We believe those metrics should all share one very important characteristic: They should be the ones team members use actively - metrics that help people do their job, fulfill their mandate and solve problems.
Monitor the right metrics, and you will improve customer experience, speed up time to market, and make team and process management easier - all of which are important in the fast-paced SaaS (software as a service) world, with multiple releases to production each day.
For maximum efficiency, it is equally important to know what not to monitor. Management-imposed vanity metrics that don’t help the teams or provide valuable information should not be monitored.
Here, based on our experience, are the most effective things for SaaS teams to monitor:
In the software development process:
- WIP (work in progress) limits: The concept of limits to work in progress has its roots in lean methodologies and Kanban. It involves the limits you set for the number of items that can be in any state of your production cycle (for example, in code review state). Monitoring this metric for your team can allow you to identify any bottlenecks in your process and address them. As an example, your team might be producing a lot of new code but the code changes are blocked from going to production waiting for code reviews or quality assurance. If that’s the case, your team needs to stop writing more code and rally around getting the code that’s been already written released.

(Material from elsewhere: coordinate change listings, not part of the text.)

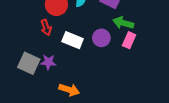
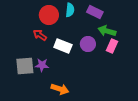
red arrow: (46, 27) -> (40, 35), turned 144
gray square: (29, 63) -> (25, 66), turned -30

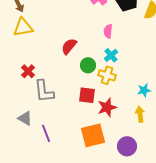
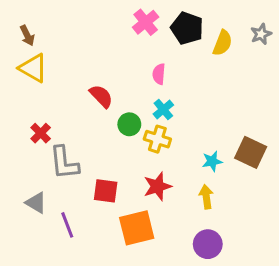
yellow triangle: (23, 27) -> (33, 68), turned 40
red semicircle: (69, 46) -> (101, 96), turned 96
red square: (87, 95) -> (106, 191), moved
purple circle: (127, 146) -> (208, 244), moved

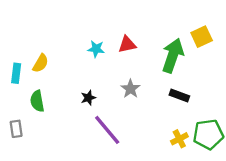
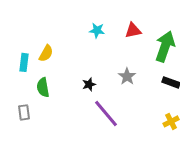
red triangle: (127, 44) -> (133, 30), moved
cyan star: (96, 49) -> (97, 30), moved

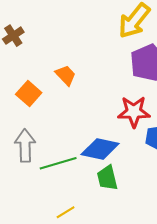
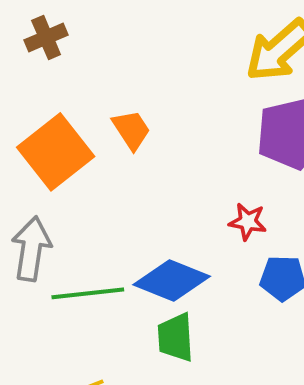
orange square: (29, 93) -> (56, 152), size x1.5
red star: (134, 112) -> (248, 222), size x0.6

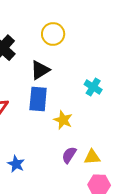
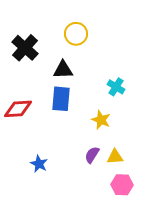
black triangle: (40, 70) -> (63, 70), turned 30
yellow star: (63, 120) -> (101, 120), moved

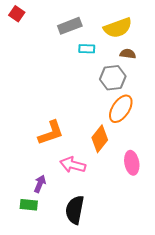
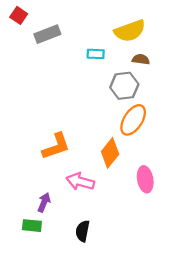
gray rectangle: (70, 26) -> (47, 34), moved
black semicircle: (75, 210) -> (83, 231), size x0.7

- Cycle time: This is the time it takes to get a task done, from the moment it is undertaken to the moment it’s completed. You can monitor cycle time for each process step or each team. For example, by monitoring the cycle time of each user story, you can answer the question of how long, on average, it takes for your team to do code reviews or feature verification. You can see some specific examples of this later in the post. Read more about why Cycle time is important.
- Velocity: This is one of the most common metrics scrum teams use to identify how many units of work (i.e. story points) they can get done in each sprint. Velocity helps with planning and predictability. Caution! Using velocity as a metric to manage developers’ performance is a bad idea and can lead to bad behaviours.
To control quality:
- The number of bugs: An Agile team should always keep an eye on their bug pool. It is easy, and sometimes demanded by stakeholders, to only focus on feature development and go after the next shiny object. However, you have to always know where you are with respect to quality. You should segment this metric by components and/or services, severity (critical, major, normal), type (performance, usability, security) and any other dimension that helps teams prioritize them and find where the big clusters of bugs are and where they need to focus. We also recommend that teams have a threshold for the number of defects found at any one time, and stop feature development when they pass that threshold. Ideally, each sprint starts with fixing any recently introduced bugs before feature development starts. Some teams go as far as having a zero known bug policy.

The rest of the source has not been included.